**PROBLEM DESCRIPTION**.
Write out every entry exactly as given, but omit the pictures.

-.-.-

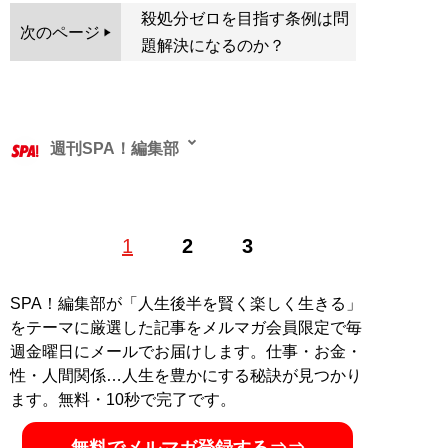
殺処分ゼロを目指す条例は問
次のページ
題解決になるのか？
週刊SPA！編集部
1
2
3
記事一覧へ
SPA！編集部が「人生後半を賢く楽しく生きる」
をテーマに厳選した記事をメルマガ会員限定で毎
週金曜日にメールでお届けします。仕事・お金・
性・人間関係…人生を豊かにする秘訣が見つかり
ます。無料・10秒で完了です。
無料でメルマガ登録する⇒⇒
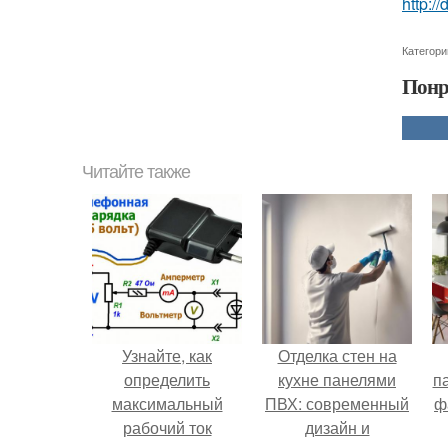
http:/
Категори
Понр
Читайте также
Узнайте, как
Отделка стен на
определить
кухне панелями
п
максимальный
ПВХ: современный
ф
рабочий ток
дизайн и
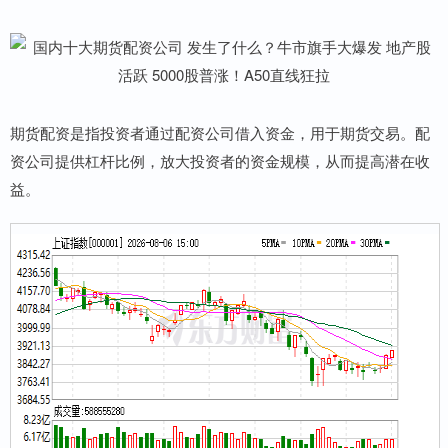
期货配资是指投资者通过配资公司借入资金，用于期货交易。配
资公司提供杠杆比例，放大投资者的资金规模，从而提高潜在收
益。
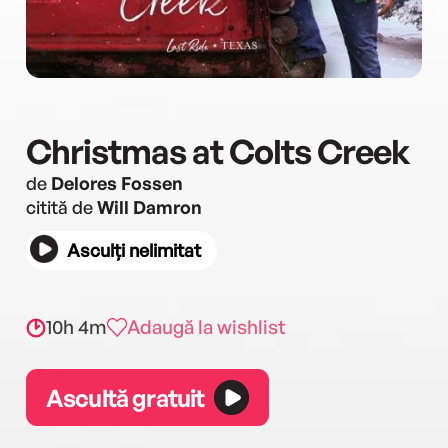
Christmas at Colts Creek
de
Delores Fossen
citită de
Will Damron
Asculți nelimitat
10h 4m
Adaugă la wishlist
Ascultă gratuit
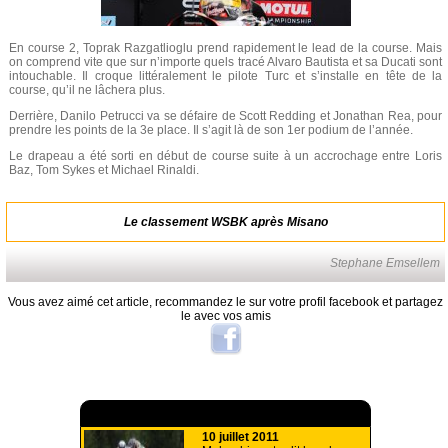
En course 2, Toprak Razgatlioglu prend rapidement le lead de la course. Mais
on comprend vite que sur n’importe quels tracé Alvaro Bautista et sa Ducati sont
intouchable. Il croque littéralement le pilote Turc et s’installe en tête de la
course, qu’il ne lâchera plus.
Derrière, Danilo Petrucci va se défaire de Scott Redding et Jonathan Rea, pour
prendre les points de la 3e place. Il s’agit là de son 1er podium de l’année.
Le drapeau a été sorti en début de course suite à un accrochage entre Loris
Baz, Tom Sykes et Michael Rinaldi.
Le classement WSBK après Misano
Stephane Emsellem
Vous avez aimé cet article, recommandez le sur votre profil facebook et partagez
le avec vos amis
A lire aussi
10 juillet 2011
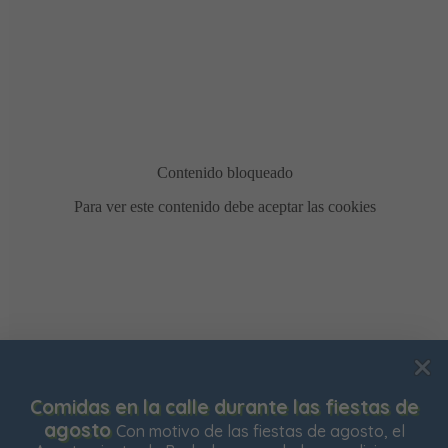
Usamos cookies para mejorar su experiencia de
as fiestas de
Bonificación de la Contribució
navegación en nuestra web, para mostrarle contenidos
está abierto el plazo para solicitar l
s de agosto, el
Impuesto de Contribución Territorial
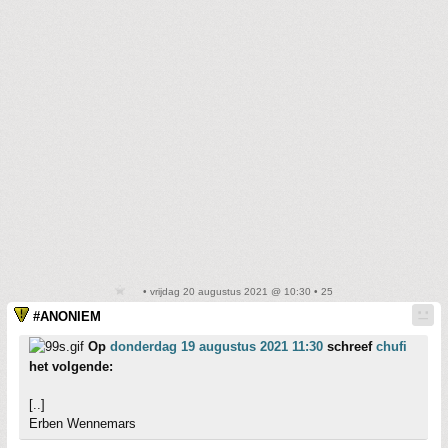
• vrijdag 20 augustus 2021 @ 10:30 • 25
#ANONIEM
Op
donderdag 19 augustus 2021 11:30
schreef
chufi
het volgende:
[..]
Erben Wennemars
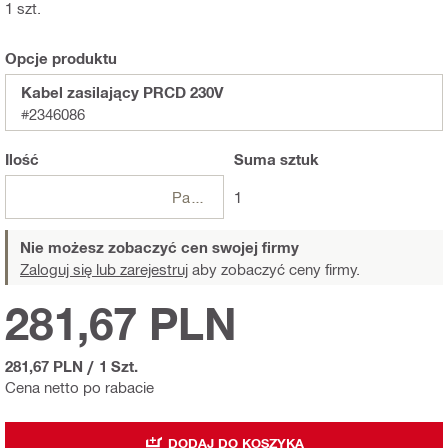
1 szt.
Opcje produktu
Kabel zasilający PRCD 230V
#2346086
Ilość
Suma
sztuk
Paczki
1
Nie możesz zobaczyć cen swojej firmy
Zaloguj się lub zarejestruj
aby zobaczyć ceny firmy.
281,67 PLN
281,67 PLN
/
1 Szt.
Cena netto po rabacie
DODAJ DO KOSZYKA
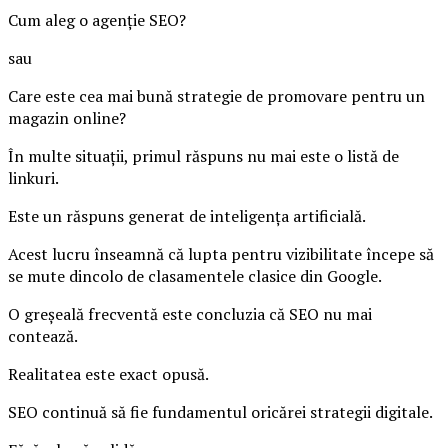
Cum aleg o agenție SEO?
sau
Care este cea mai bună strategie de promovare pentru un
magazin online?
În multe situații, primul răspuns nu mai este o listă de
linkuri.
Este un răspuns generat de inteligența artificială.
Acest lucru înseamnă că lupta pentru vizibilitate începe să
se mute dincolo de clasamentele clasice din Google.
O greșeală frecventă este concluzia că SEO nu mai
contează.
Realitatea este exact opusă.
SEO continuă să fie fundamentul oricărei strategii digitale.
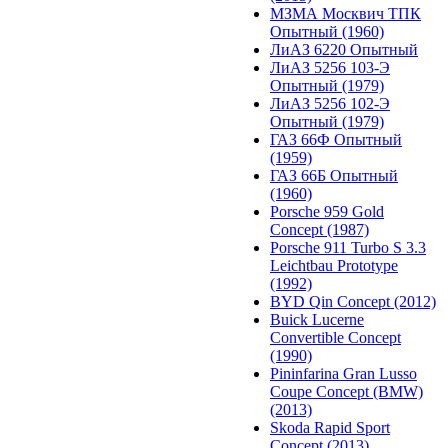
МЗМА Москвич ТПК
Опытный (1960)
ЛиАЗ 6220 Опытный
ЛиАЗ 5256 103-Э
Опытный (1979)
ЛиАЗ 5256 102-Э
Опытный (1979)
ГАЗ 66Ф Опытный
(1959)
ГАЗ 66Б Опытный
(1960)
Porsche 959 Gold
Concept (1987)
Porsche 911 Turbo S 3.3
Leichtbau Prototype
(1992)
BYD Qin Concept (2012)
Buick Lucerne
Convertible Concept
(1990)
Pininfarina Gran Lusso
Coupe Concept (BMW)
(2013)
Skoda Rapid Sport
Concept (2013)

-.-.-

**ANSWER BOX**.
殺処分ゼロを目指す条例は問
次のページ
題解決になるのか？
週刊SPA！編集部
1
2
3
記事一覧へ
SPA！編集部が「人生後半を賢く楽しく生きる」
をテーマに厳選した記事をメルマガ会員限定で毎
週金曜日にメールでお届けします。仕事・お金・
性・人間関係…人生を豊かにする秘訣が見つかり
ます。無料・10秒で完了です。
無料でメルマガ登録する⇒⇒
http:/
Категори
Понр
Читайте также
Узнайте, как
Отделка стен на
определить
кухне панелями
п
максимальный
ПВХ: современный
ф
рабочий ток
дизайн и
期货配资是指投资者通过配资公司借入资金，用于期货交易。配
资公司提供杠杆比例，放大投资者的资金规模，从而提高潜在收
益。
Christmas at Colts Creek
de
Delores Fossen
citită de
Will Damron
Asculți nelimitat
10h 4m
Adaugă la wishlist
Ascultă gratuit
En course 2, Toprak Razgatlioglu prend rapidement le lead de la course. Mais
on comprend vite que sur n’importe quels tracé Alvaro Bautista et sa Ducati sont
intouchable. Il croque littéralement le pilote Turc et s’installe en tête de la
course, qu’il ne lâchera plus.
Derrière, Danilo Petrucci va se défaire de Scott Redding et Jonathan Rea, pour
prendre les points de la 3e place. Il s’agit là de son 1er podium de l’année.
Le drapeau a été sorti en début de course suite à un accrochage entre Loris
Baz, Tom Sykes et Michael Rinaldi.
Le classement WSBK après Misano
Stephane Emsellem
Vous avez aimé cet article, recommandez le sur votre profil facebook et partagez
le avec vos amis
A lire aussi
10 juillet 2011
Usamos cookies para mejorar su experiencia de
as fiestas de
Bonificación de la Contribució
navegación en nuestra web, para mostrarle contenidos
está abierto el plazo para solicitar l
s de agosto, el
Impuesto de Contribución Territorial
• vrijdag 20 augustus 2021 @ 10:30 • 25
#ANONIEM
Op
donderdag 19 augustus 2021 11:30
schreef
chufi
het volgende:
[..]
Erben Wennemars
1 szt.
Opcje produktu
Kabel zasilający PRCD 230V
#2346086
Ilość
Suma
sztuk
Paczki
1
Nie możesz zobaczyć cen swojej firmy
Zaloguj się lub zarejestruj
aby zobaczyć ceny firmy.
281,67 PLN
281,67 PLN
/
1 Szt.
Cena netto po rabacie
DODAJ DO KOSZYKA
Cum aleg o agenție SEO?
sau
Care este cea mai bună strategie de promovare pentru un
magazin online?
În multe situații, primul răspuns nu mai este o listă de
linkuri.
Este un răspuns generat de inteligența artificială.
Acest lucru înseamnă că lupta pentru vizibilitate începe să
se mute dincolo de clasamentele clasice din Google.
O greșeală frecventă este concluzia că SEO nu mai
contează.
Realitatea este exact opusă.
SEO continuă să fie fundamentul oricărei strategii digitale.
МЗМА Москвич ТПК
Опытный (1960)
ЛиАЗ 6220 Опытный
ЛиАЗ 5256 103-Э
Опытный (1979)
ЛиАЗ 5256 102-Э
Опытный (1979)
ГАЗ 66Ф Опытный
(1959)
ГАЗ 66Б Опытный
(1960)
Porsche 959 Gold
Concept (1987)
Porsche 911 Turbo S 3.3
Leichtbau Prototype
(1992)
BYD Qin Concept (2012)
Buick Lucerne
Convertible Concept
(1990)
Pininfarina Gran Lusso
Coupe Concept (BMW)
(2013)
Skoda Rapid Sport
Concept (2013)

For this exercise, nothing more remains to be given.